The Federal Reserve’s recent quarter-point interest-rate hike “won’t move the needle much” on credit card rates, said Ted Rossman, a senior industry analyst for Bankrate, but after 10 consecutive increases, “the cumulative effect is significant,” he said. 

I still make travel a priority and don’t mind using a little more of my savings to maintain the level of experiences.

— Marcy Schackne, Hollywood, Florida

“The typical credit card holder should soon see a rate that’s 5 percentage points higher than it was in early 2022,” Rossman said. “That makes a big difference if you’re carrying debt from month to month, especially if you’re only making minimum payments.”

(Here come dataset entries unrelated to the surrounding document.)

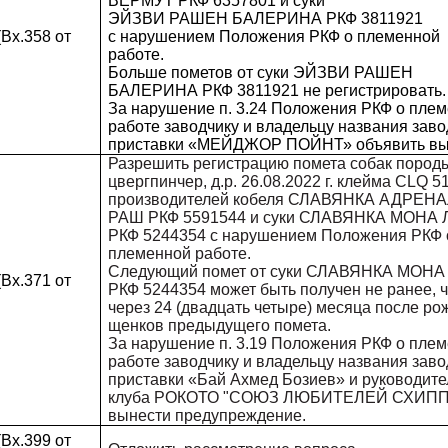
ВЕРМУТ РКФ 6357801 и суки
ЭЙЗВИ РАШЕН БАЛЕРИНА РКФ 3811921
Вх.358 от
с нарушением Положения РКФ о племенной
работе.
Больше пометов от суки ЭЙЗВИ РАШЕН
БАЛЕРИНА РКФ 3811921 не регистрировать.
За нарушение п. 3.24 Положения РКФ о пле
работе заводчику и владельцу названия заво
приставки «МЕЙДЖОР ПОЙНТ» объявить вы
Разрешить регистрацию помета собак пород
цвергпинчер, д.р. 26.08.2022 г. клейма CLQ 51
производителей кобеля СЛАВЯНКА АДРЕН
РАШ РКФ 5591544 и суки СЛАВЯНКА МОНА
РКФ 5244354 с нарушением Положения РКФ 
племенной работе.
Следующий помет от суки СЛАВЯНКА МОНА
Вх.371 от
РКФ 5244354 может быть получен не ранее, 
через 24 (двадцать четыре) месяца после р
щенков предыдущего помета.
За нарушение п. 3.19 Положения РКФ о пле
работе заводчику и владельцу названия заво
приставки «Бай Ахмед Бозиев» и руководит
клуба РОКОТО "СОЮЗ ЛЮБИТЕЛЕЙ СХИПП
вынести предупреждение.
Вх.399 от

While 55% of American travelers told the industry research firm Destinations Analysts in March that travel would be a high priority in their spending over the next three months, that was 6 percentage points lower than those who said the same last spring. The group also found a nearly 8-point drop in travelers saying it’s a good time to take a trip, to just 30%.

Some travelers are taking the expenses in stride.

“It’s more of a mental adjustment that everything will cost more,” said Marcy Schackne, of Hollywood, Florida. “I still make travel a priority and don’t mind using a little more of my savings to maintain the level of experiences.”

While Morning Consult found wealthier consumers were more likely than others to ditch their travel plans, Staples said she’s seeing lots of demand: “Summer travel requests have been coming in to the point that my team and I have had to make the decision to not take any additional requests.”

“We are definitely seeing the continuation of the ‘revenge travel’ post-pandemic,” she said.